O mundo chegou a um ponto de inflexão na relação da humanidade com a inteligência artificial (IA), que está se tornando cada vez mais parecida conosco, seres humanos. Em algumas profissões, a velocidade de adoção de chatbots e outros robôs que automatizam funções exercidas por pessoas está aumentando. Com a substituição em massa de humanos por máquinas, é preciso que se inicie um debate sobre a tributação de bots – ou será tarde demais. É isso o que pensa a advogada especialista em direito digital Patricia Peck.

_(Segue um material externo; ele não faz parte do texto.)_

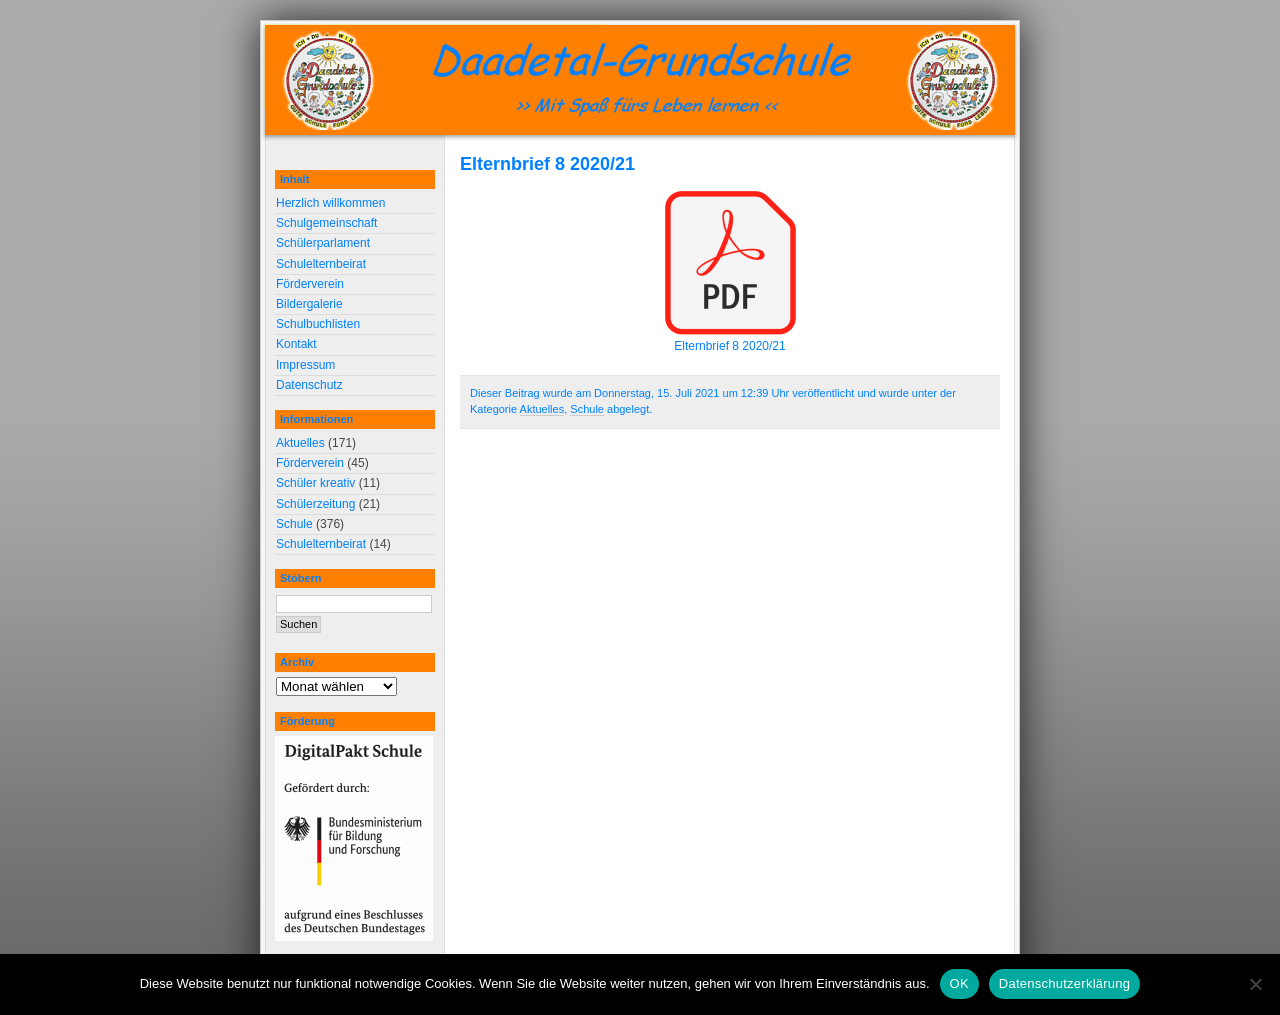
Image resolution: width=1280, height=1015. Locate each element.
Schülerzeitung (315, 504)
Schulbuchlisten (318, 324)
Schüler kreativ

“Não vai ter muito como fugir. Ou seja, é mais uma questão de pensar em como fazer do que dizer que não vai chegar esse momento. Como tributar a tecnologia de uma maneira que não iniba a inovação nem a produtividade?”, questiona.

Patrícia Peck

A advogada Patrícia Peck. Foto: divulgação

A IA atingiu um patamar nunca antes visto. A popularização do ChatGPT, da OpenAI, evidenciou o fato de que a tecnologia se tornou capaz de atividades que há alguns anos julgaríamos complexas demais, como escrever um artigo científico ou defender um réu no tribunal. Além disso, a explosão da inteligência artificial mostra que a tecnologia está se barateando, podendo ser adotada em áreas que não tinham capital para isso, até por empresas pequenas.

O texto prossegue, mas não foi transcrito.